AIM OF THE TASK | Copy exactly the lines of the records below, and only those lines, beginning with the line that contains "forms or links." and ending with the line that contains "for surprisingly poignant".

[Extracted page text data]
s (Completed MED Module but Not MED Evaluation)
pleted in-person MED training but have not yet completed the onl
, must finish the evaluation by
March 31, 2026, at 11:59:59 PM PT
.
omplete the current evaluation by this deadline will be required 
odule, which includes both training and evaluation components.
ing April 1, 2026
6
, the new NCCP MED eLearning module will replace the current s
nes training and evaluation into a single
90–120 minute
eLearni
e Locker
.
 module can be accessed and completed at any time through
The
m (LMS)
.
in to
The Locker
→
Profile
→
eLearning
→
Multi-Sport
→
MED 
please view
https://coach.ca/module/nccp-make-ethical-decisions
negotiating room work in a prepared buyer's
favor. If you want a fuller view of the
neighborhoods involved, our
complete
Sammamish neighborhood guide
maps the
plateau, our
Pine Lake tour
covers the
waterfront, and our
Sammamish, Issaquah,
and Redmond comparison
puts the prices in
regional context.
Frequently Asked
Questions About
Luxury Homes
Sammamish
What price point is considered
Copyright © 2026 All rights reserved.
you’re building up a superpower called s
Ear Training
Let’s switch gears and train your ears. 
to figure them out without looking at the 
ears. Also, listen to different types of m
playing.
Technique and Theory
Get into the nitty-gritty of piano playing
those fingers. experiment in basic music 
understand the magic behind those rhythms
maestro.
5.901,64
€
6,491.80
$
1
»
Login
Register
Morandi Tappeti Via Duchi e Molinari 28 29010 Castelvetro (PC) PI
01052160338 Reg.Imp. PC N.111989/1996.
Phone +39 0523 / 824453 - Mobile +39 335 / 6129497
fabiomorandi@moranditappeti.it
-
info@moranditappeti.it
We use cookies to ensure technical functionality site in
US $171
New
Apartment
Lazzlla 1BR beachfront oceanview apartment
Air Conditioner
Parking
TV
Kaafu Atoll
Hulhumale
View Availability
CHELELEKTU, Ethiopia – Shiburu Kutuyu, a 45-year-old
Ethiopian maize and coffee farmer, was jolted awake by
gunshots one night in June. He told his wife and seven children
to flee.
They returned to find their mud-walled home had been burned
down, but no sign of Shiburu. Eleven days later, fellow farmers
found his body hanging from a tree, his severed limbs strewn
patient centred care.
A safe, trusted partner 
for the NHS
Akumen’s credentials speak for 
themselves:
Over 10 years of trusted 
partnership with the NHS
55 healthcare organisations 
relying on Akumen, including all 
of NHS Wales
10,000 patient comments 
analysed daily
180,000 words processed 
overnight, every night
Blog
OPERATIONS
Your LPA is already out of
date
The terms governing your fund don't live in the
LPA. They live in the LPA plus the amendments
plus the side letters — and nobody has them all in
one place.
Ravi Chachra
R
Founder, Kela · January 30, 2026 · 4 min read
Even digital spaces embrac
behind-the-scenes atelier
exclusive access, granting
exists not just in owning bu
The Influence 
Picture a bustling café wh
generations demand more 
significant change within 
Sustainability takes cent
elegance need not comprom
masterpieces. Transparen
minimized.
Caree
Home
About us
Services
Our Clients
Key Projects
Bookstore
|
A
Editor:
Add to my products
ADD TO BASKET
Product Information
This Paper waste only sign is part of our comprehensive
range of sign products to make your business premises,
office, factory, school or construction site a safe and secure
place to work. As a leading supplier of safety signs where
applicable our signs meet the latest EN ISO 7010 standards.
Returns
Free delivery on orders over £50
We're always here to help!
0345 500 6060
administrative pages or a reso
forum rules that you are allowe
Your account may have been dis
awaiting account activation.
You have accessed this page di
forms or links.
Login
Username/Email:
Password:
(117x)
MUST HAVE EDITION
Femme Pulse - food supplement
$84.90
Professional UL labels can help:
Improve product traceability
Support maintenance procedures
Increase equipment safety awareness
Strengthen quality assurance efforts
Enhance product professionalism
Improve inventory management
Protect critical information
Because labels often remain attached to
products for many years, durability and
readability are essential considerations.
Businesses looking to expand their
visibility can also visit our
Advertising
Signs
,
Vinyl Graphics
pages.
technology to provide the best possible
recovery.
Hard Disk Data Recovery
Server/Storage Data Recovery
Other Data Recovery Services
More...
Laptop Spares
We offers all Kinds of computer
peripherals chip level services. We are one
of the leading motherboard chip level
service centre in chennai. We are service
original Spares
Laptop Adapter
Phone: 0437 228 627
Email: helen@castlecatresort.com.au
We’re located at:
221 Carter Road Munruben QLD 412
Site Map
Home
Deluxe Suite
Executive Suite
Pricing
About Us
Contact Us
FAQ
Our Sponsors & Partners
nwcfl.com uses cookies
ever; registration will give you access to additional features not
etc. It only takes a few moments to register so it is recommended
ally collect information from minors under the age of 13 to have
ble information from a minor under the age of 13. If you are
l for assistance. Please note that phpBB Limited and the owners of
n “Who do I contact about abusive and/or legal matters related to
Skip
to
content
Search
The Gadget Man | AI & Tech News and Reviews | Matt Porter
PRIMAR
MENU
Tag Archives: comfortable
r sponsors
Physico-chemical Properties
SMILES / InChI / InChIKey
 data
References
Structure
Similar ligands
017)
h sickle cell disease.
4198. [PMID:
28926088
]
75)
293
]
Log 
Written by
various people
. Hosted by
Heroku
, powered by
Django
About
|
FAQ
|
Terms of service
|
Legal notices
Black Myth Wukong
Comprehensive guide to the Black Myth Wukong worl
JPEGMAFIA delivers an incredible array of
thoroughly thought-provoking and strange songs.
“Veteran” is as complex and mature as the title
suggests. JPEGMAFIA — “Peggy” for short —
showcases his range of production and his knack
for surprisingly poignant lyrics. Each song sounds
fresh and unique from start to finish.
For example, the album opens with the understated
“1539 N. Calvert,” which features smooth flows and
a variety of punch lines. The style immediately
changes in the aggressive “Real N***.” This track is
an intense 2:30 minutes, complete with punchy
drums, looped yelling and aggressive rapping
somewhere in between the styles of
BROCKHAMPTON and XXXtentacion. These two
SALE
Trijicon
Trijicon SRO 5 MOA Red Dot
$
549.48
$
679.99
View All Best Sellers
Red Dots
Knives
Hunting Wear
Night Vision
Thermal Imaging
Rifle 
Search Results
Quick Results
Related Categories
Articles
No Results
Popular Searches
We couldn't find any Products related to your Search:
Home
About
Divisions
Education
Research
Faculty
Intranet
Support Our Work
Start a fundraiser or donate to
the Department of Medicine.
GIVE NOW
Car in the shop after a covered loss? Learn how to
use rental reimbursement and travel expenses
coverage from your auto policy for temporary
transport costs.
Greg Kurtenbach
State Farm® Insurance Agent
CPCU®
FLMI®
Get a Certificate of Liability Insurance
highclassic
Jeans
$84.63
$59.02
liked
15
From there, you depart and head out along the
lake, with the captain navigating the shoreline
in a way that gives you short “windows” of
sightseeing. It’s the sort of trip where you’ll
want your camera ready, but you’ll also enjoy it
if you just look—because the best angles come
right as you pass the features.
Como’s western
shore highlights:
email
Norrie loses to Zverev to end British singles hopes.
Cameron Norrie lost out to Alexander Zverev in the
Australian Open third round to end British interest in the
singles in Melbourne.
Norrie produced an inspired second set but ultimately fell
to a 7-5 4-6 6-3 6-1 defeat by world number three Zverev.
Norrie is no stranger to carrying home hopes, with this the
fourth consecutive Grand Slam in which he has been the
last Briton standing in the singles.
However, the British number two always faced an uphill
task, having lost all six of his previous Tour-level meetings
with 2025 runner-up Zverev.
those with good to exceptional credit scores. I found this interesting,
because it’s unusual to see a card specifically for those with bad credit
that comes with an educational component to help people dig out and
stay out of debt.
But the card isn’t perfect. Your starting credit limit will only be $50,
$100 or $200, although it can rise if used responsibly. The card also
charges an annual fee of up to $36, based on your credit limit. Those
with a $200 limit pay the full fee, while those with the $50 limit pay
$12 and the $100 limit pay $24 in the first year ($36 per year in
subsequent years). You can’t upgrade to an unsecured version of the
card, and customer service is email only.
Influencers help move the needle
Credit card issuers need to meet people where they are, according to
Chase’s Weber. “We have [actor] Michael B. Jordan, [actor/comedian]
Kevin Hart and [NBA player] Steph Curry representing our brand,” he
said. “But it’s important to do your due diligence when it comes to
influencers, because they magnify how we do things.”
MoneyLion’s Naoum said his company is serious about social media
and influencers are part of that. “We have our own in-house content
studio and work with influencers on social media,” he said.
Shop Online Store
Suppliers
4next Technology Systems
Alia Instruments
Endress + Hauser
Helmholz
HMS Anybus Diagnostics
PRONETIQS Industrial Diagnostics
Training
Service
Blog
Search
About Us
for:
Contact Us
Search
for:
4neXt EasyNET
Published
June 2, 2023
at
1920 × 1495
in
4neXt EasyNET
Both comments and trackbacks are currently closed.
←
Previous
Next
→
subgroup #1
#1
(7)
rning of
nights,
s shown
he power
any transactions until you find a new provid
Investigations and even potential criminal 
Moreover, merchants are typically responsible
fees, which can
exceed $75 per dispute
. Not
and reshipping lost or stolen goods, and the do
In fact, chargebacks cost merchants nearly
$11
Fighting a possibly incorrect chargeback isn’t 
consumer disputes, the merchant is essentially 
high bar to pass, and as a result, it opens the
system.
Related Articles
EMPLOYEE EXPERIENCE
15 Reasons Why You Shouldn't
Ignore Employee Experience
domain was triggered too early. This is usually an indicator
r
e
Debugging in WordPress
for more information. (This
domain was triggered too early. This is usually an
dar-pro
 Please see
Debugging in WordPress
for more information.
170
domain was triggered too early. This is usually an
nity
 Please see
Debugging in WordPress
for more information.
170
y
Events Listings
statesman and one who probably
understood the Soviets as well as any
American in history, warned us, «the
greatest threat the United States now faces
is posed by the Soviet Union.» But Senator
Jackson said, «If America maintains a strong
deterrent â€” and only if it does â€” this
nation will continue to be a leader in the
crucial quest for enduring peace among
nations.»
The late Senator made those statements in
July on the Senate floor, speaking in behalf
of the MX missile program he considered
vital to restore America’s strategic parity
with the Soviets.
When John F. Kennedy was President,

ANSWER AREA |
forms or links.
Login
Username/Email:
Password:
(117x)
MUST HAVE EDITION
Femme Pulse - food supplement
$84.90
Professional UL labels can help:
Improve product traceability
Support maintenance procedures
Increase equipment safety awareness
Strengthen quality assurance efforts
Enhance product professionalism
Improve inventory management
Protect critical information
Because labels often remain attached to
products for many years, durability and
readability are essential considerations.
Businesses looking to expand their
visibility can also visit our
Advertising
Signs
,
Vinyl Graphics
pages.
technology to provide the best possible
recovery.
Hard Disk Data Recovery
Server/Storage Data Recovery
Other Data Recovery Services
More...
Laptop Spares
We offers all Kinds of computer
peripherals chip level services. We are one
of the leading motherboard chip level
service centre in chennai. We are service
original Spares
Laptop Adapter
Phone: 0437 228 627
Email: helen@castlecatresort.com.au
We’re located at:
221 Carter Road Munruben QLD 412
Site Map
Home
Deluxe Suite
Executive Suite
Pricing
About Us
Contact Us
FAQ
Our Sponsors & Partners
nwcfl.com uses cookies
ever; registration will give you access to additional features not
etc. It only takes a few moments to register so it is recommended
ally collect information from minors under the age of 13 to have
ble information from a minor under the age of 13. If you are
l for assistance. Please note that phpBB Limited and the owners of
n “Who do I contact about abusive and/or legal matters related to
Skip
to
content
Search
The Gadget Man | AI & Tech News and Reviews | Matt Porter
PRIMAR
MENU
Tag Archives: comfortable
r sponsors
Physico-chemical Properties
SMILES / InChI / InChIKey
 data
References
Structure
Similar ligands
017)
h sickle cell disease.
4198. [PMID:
28926088
]
75)
293
]
Log 
Written by
various people
. Hosted by
Heroku
, powered by
Django
About
|
FAQ
|
Terms of service
|
Legal notices
Black Myth Wukong
Comprehensive guide to the Black Myth Wukong worl
JPEGMAFIA delivers an incredible array of
thoroughly thought-provoking and strange songs.
“Veteran” is as complex and mature as the title
suggests. JPEGMAFIA — “Peggy” for short —
showcases his range of production and his knack
for surprisingly poignant lyrics. Each song sounds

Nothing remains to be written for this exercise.